Sankey diagram from a .csv

A couple of days ago, The Economist's Graphic Detail blog had a write-up and visualization of newspaper endorsements of presidential candidates. The visualization is a static image and I wanted to tweak it. Specifically, I wanted to see what the links in the diagram would look like if they were a gradient rather than all one color akin to Nadieh Bremer's work to make chords in a chord diagram use gradients. That post links to a stackoverflow post discussing exactly what I wanted to do so at this point I was thinking "oh, this is basically done for me".

The source data was easy to find and while I'd personally never done anything with Sankey diagrams, I knew that I'd seen a d3-based Sankey diagram. I downloaded the data, grabbed a copy of sankey.js and started tinkering.

I quickly realized that transforming the full dataset from the .csv to something to drive a Sankey diagram would take a little work. Instead of putting in the effort, I decided to make a fake dataset so I could explore whether or not the gradient-link idea was worthwhile. Here's how that worked out (and the data I cooked up):
sankey endorsements 2008 2012 faked data

I thought that looked cool so I decided it was worth the trouble to re-create what was on The Economist's blog. It's worth noting that The Economist's graphic is for "selected US newspapers". I figured this meant that all data from Noah Veltman's project was being used but I later realized that isn't the case. The Economist's diagram is limited to data from 1988 – present and is only for newspapers in the dataset that have weighed in on the 2016 election (~60 publications/election). What I ended up creating is a bit different: I used data from all publications for the 1988 – 2012 elections (~100 publications/election).

To get the data in shape, I decided I needed to do a few things:

  • filter out Unknown endorsements as well as cases where a paper endorsed multiple candidates
  • create an object with publication names as keys and values as an additional object with election years as keys and the endorsed candidate as the value
  • create an object to look up party affiliation for each endorsed candidate
  • create another lookup object to map a string like 1996dem to the corresponding candidate to label bars in the diagram
  • create a list of election years
  • build a final object I referred to as flows to keep track of which party's candidate a publication endorsed from election to election

The final flows object was then the basis for an array of objects to hook up to a Sankey diagram.

After a few false starts (there are always a few), I ended up where I wanted to be:

sankey diagram showing endorsement with gradients applied to links

But there was a problem: I don't like it. With a denser diagram the gradients muddy things. I decided to copy The Economist's style and make links the color of the candidate they're going toward:

sankey diagram showing endorsements with solid color for links

Better! I like the additional contrast and it's easy to see if and when papers have jumped party lines.

An additional problem that surfaced while making this was that bars representing party endorsements weren't staying consistently ordered from election to election. Unsurprisingly, someone else had already had this problem with d3 + Sankey diagrams and there was a convenient solution posted to stackoverflow.

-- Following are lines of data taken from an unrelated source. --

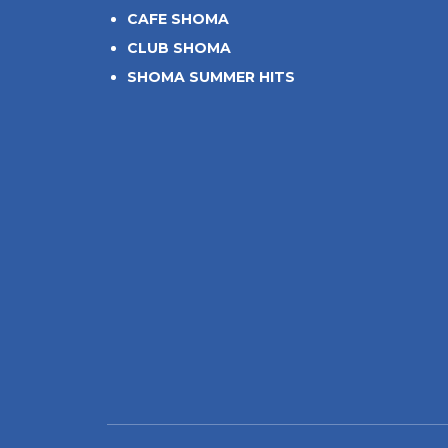
CAFE SHOMA
CLUB SHOMA
SHOMA SUMMER HITS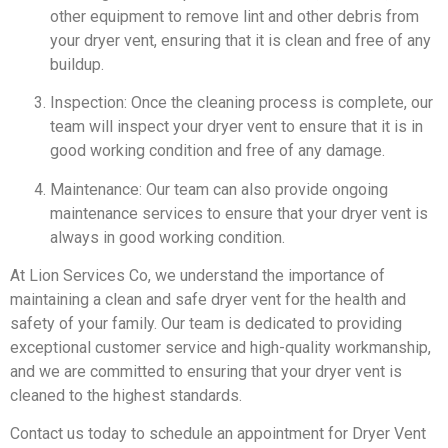
other equipment to remove lint and other debris from
your dryer vent, ensuring that it is clean and free of any
buildup.
Inspection: Once the cleaning process is complete, our
team will inspect your dryer vent to ensure that it is in
good working condition and free of any damage.
Maintenance: Our team can also provide ongoing
maintenance services to ensure that your dryer vent is
always in good working condition.
At Lion Services Co, we understand the importance of
maintaining a clean and safe dryer vent for the health and
safety of your family. Our team is dedicated to providing
exceptional customer service and high-quality workmanship,
and we are committed to ensuring that your dryer vent is
cleaned to the highest standards.
Contact us today to schedule an appointment for Dryer Vent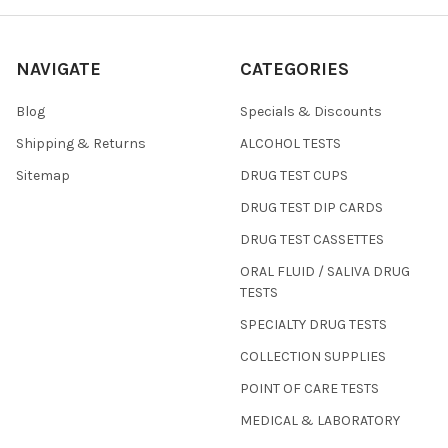
NAVIGATE
CATEGORIES
Blog
Specials & Discounts
Shipping & Returns
ALCOHOL TESTS
Sitemap
DRUG TEST CUPS
DRUG TEST DIP CARDS
DRUG TEST CASSETTES
ORAL FLUID / SALIVA DRUG
TESTS
SPECIALTY DRUG TESTS
COLLECTION SUPPLIES
POINT OF CARE TESTS
MEDICAL & LABORATORY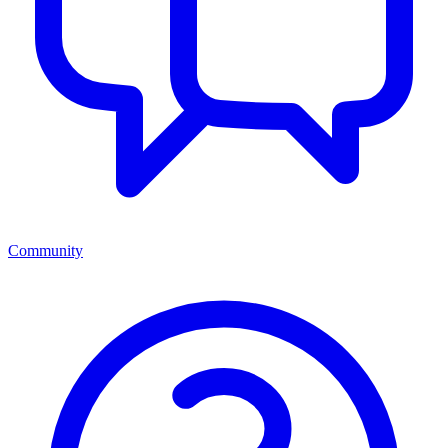
Community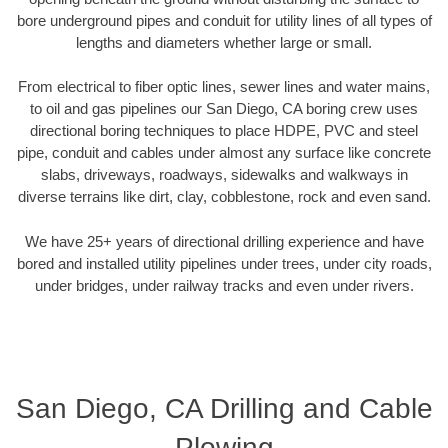
bore underground pipes and conduit for utility lines of all types of
lengths and diameters whether large or small.
From electrical to fiber optic lines, sewer lines and water mains,
to oil and gas pipelines our San Diego, CA boring crew uses
directional boring techniques to place HDPE, PVC and steel
pipe, conduit and cables under almost any surface like concrete
slabs, driveways, roadways, sidewalks and walkways in
diverse terrains like dirt, clay, cobblestone, rock and even sand.
We have 25+ years of directional drilling experience and have
bored and installed utility pipelines under trees, under city roads,
under bridges, under railway tracks and even under rivers.
San Diego, CA Drilling and Cable
Plowing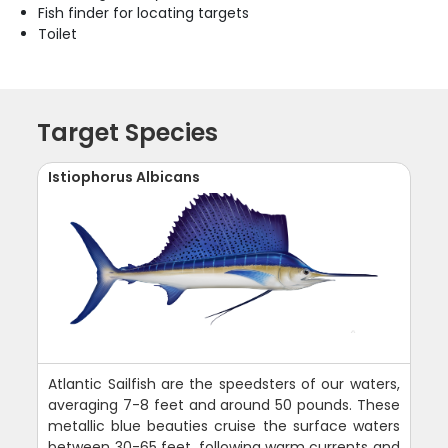
Fish finder for locating targets
Toilet
Target Species
Istiophorus Albicans
Atlantic Sailfish are the speedsters of our waters,
averaging 7-8 feet and around 50 pounds. These
metallic blue beauties cruise the surface waters
between 30-65 feet, following warm currents and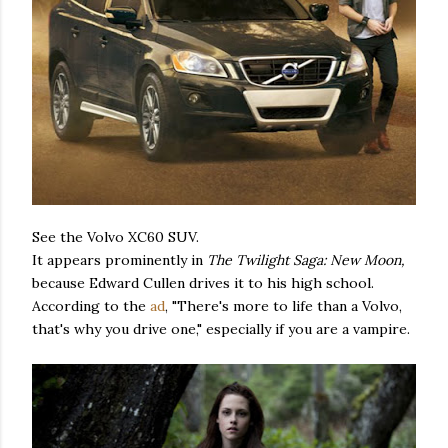
See the Volvo XC60 SUV.
It appears prominently in
The Twilight Saga: New Moon,
because Edward Cullen drives it to his high school.
According to the
ad
, "There's more to life than a Volvo,
that's why you drive one," especially if you are a vampire.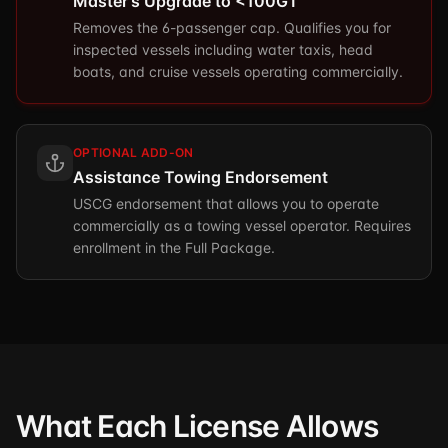
Master's Upgrade to <100GT
Removes the 6-passenger cap. Qualifies you for
inspected vessels including water taxis, head
boats, and cruise vessels operating commercially.
OPTIONAL ADD-ON
Assistance Towing Endorsement
USCG endorsement that allows you to operate
commercially as a towing vessel operator. Requires
enrollment in the Full Package.
What Each License Allows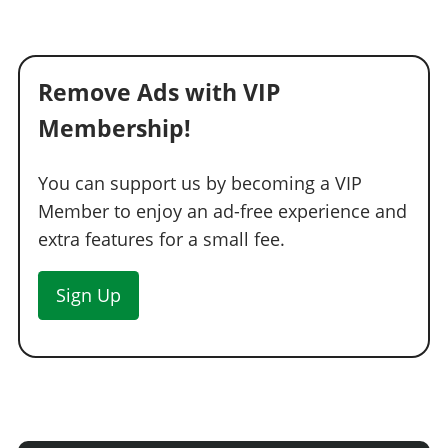
Remove Ads with VIP
Membership!
You can support us by becoming a VIP
Member to enjoy an ad-free experience and
extra features for a small fee.
Sign Up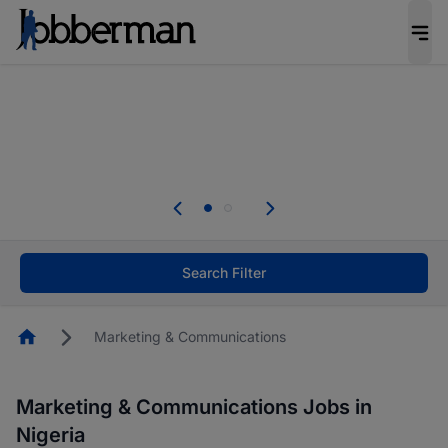
Everyone deserves an opportunity to grow. We
welcome applications from persons with
disabilities and value the skills, experience, and
potential you bring.
Everyone deserves an opportunity to grow. We
welcome applications from persons with
.
disabilities and value the skills, experience, and
potential you bring.
Search Filter
Homepage
Marketing & Communications
Marketing & Communications Jobs in
Nigeria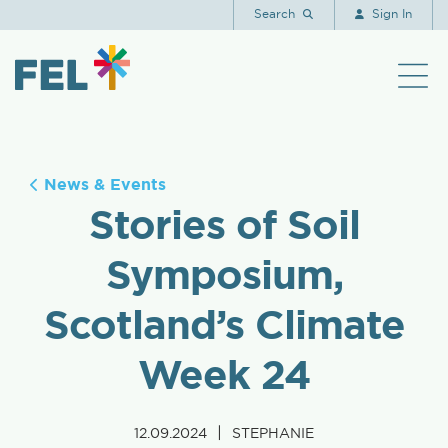
Search
Sign In
News & Events
Stories of Soil
Symposium,
Scotland’s Climate
Week 24
|
12.09.2024
STEPHANIE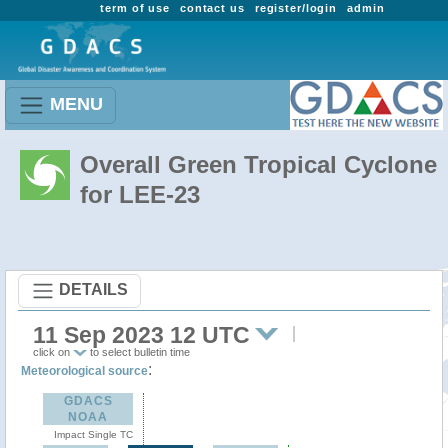
term of use
contact us
register/login
admin
MENU
Overall Green Tropical Cyclone
for LEE-23
DETAILS
11 Sep 2023 12 UTC
click on
to select bulletin time
:
Meteorological source
GDACS
NOAA
Impact Single TC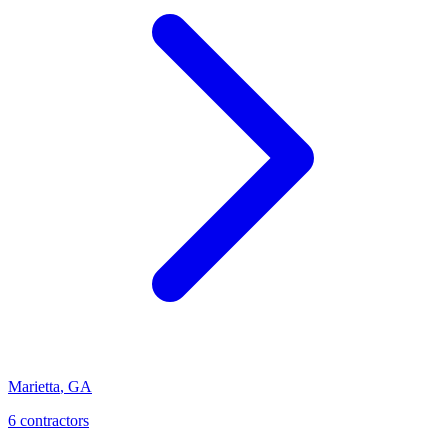
Marietta
,
GA
6
contractor
s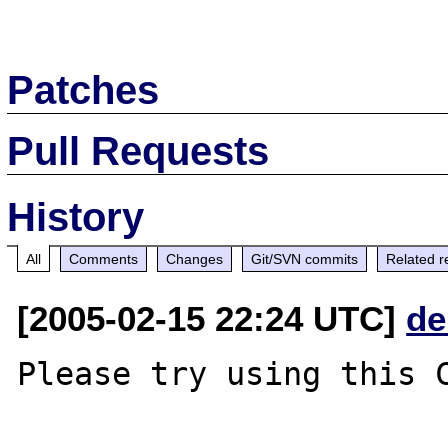
Patches
Pull Requests
History
All
Comments
Changes
Git/SVN commits
Related r
[2005-02-15 22:24 UTC]
de
Please try using this C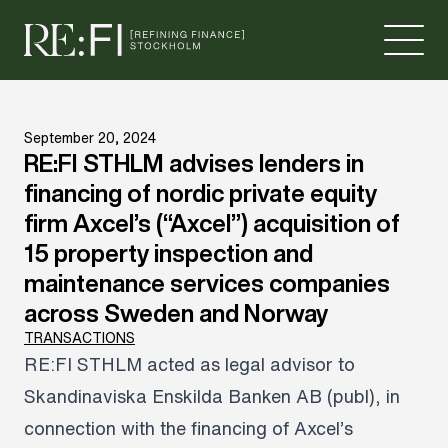
Skip to content
September 20, 2024
RE:FI STHLM advises lenders in
financing of nordic private equity
firm Axcel’s (“Axcel”) acquisition of
15 property inspection and
maintenance services companies
across Sweden and Norway
TRANSACTIONS
RE:FI STHLM acted as legal advisor to
Skandinaviska Enskilda Banken AB (publ), in
connection with the financing of Axcel’s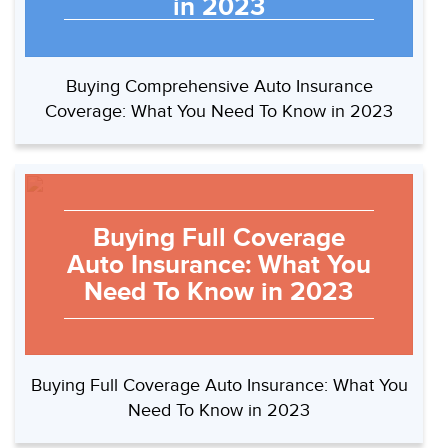
in 2023
Buying Comprehensive Auto Insurance
Coverage: What You Need To Know in 2023
Buying Full Coverage
Auto Insurance: What You
Need To Know in 2023
Buying Full Coverage Auto Insurance: What You
Need To Know in 2023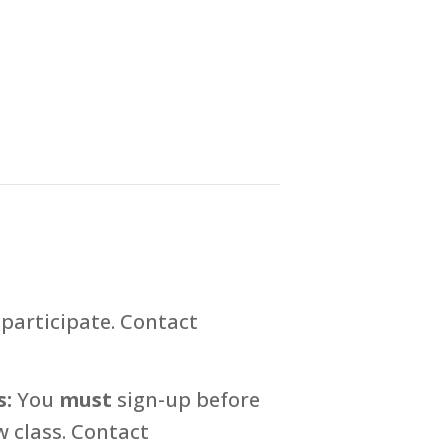
participate. Contact
s:
You
must
sign-up before
 class. Contact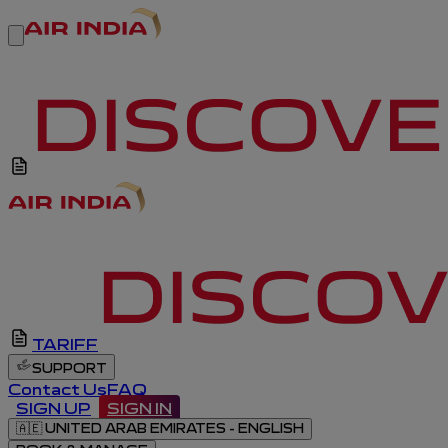
TARIFF
SUPPORT
Contact Us
FAQ
SIGN UP
SIGN IN
🇦🇪
UNITED ARAB EMIRATES - ENGLISH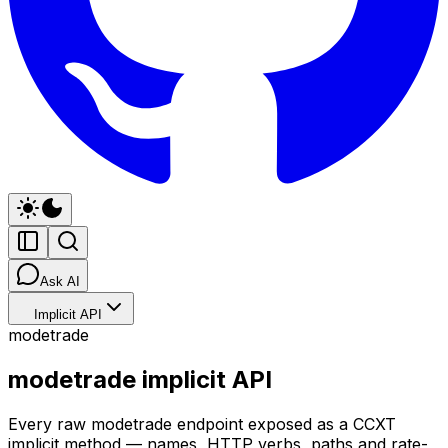
Ask AI
Implicit API
modetrade
modetrade implicit API
Every raw modetrade endpoint exposed as a CCXT
implicit method — names, HTTP verbs, paths and rate-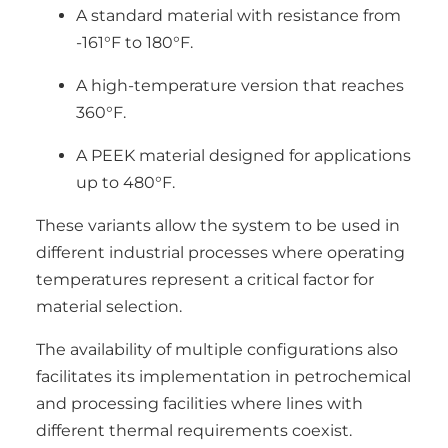
A standard material with resistance from
-161°F to 180°F.
A high-temperature version that reaches
360°F.
A PEEK material designed for applications
up to 480°F.
These variants allow the system to be used in
different industrial processes where operating
temperatures represent a critical factor for
material selection.
The availability of multiple configurations also
facilitates its implementation in petrochemical
and processing facilities where lines with
different thermal requirements coexist.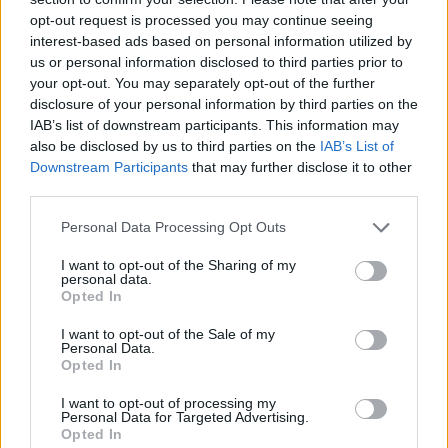
opponent's energy bar is reduced before yours is reduced to zero
opt-out request is processed you may continue seeing
and resist his hard attacks while you make his life go out due to
interest-based ads based on personal information utilized by
the great effort.
us or personal information disclosed to third parties prior to
your opt-out. You may separately opt-out of the further
Who created Neon Rhythm?
disclosure of your personal information by third parties on the
This game was developed by Spasco, illustrated by Figburn and
IAB’s list of downstream participants. This information may
voiced by the announcer from l0litsmonica.
also be disclosed by us to third parties on the
IAB’s List of
Downstream Participants
that may further disclose it to other
third parties.
Tags
Personal Data Processing Opt Outs
I want to opt-out of the Sharing of my
SKILL GAMES
personal data.
Opted In
GAME COLLECTIONS
I want to opt-out of the Sale of my
Personal Data.
Opted In
FRIDAY NIGHT FUNKIN GAMES
I want to opt-out of processing my
Personal Data for Targeted Advertising.
Opted In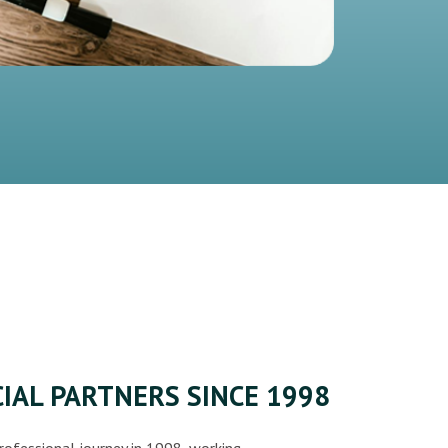
IAL PARTNERS SINCE 1998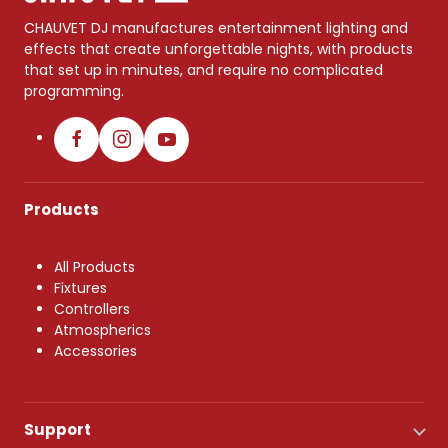
CHAUVET DJ manufactures entertainment lighting and
effects that create unforgettable nights, with products
that set up in minutes, and require no complicated
programming.
Products
All Products
Fixtures
Controllers
Atmospherics
Accessories
Support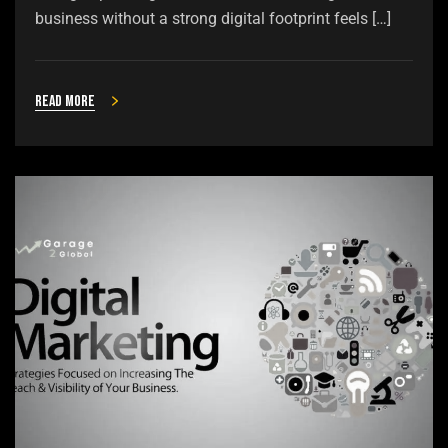
business without a strong digital footprint feels […]
Read more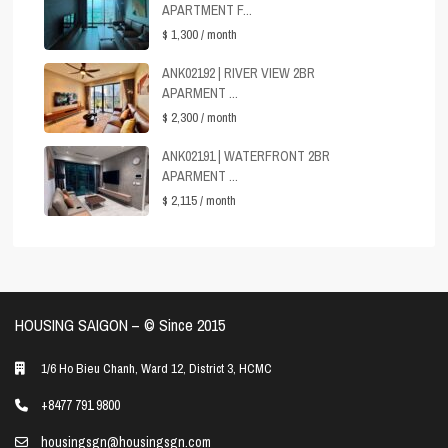
APARTMENT F...
$ 1,300
/ month
ANK02192 | RIVER VIEW 2BR
APARMENT ...
$ 2,300
/ month
ANK02191 | WATERFRONT 2BR
APARMENT ...
$ 2,115
/ month
HOUSING SAIGON – ©️ Since 2015
1/6 Ho Bieu Chanh, Ward 12, District 3, HCMC
+8477 791 9800
housingsgn@housingsgn.com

The final thing in my re-creation of the chart to decipher was the small mismatch between size of the links and some bars. This is easiest to see in the Republican bars in the Clinton/Dole and Bush/Gore elections. After giving it some thought, I think this is a result of publications making an endorsement when they hadn't previously. I haven't dug into the data to verify this.

Here's the interactive version of that last image: Re-creation of The Economist's Sankey diagram showing presidential candidate endorsements for many publications.

My gut reaction to the static graphic turned out to be wrong but I can now say I've made data from a .csv file into a Sankey diagram with d3, so I've got that going for me, which is nice.

My re-creation doesn't include the 2016 data but that's mainly because it's so weird (refer to the original graphic) and, let's be honest, who isn't sick of this election yet? Please vote and let's get all this behind us.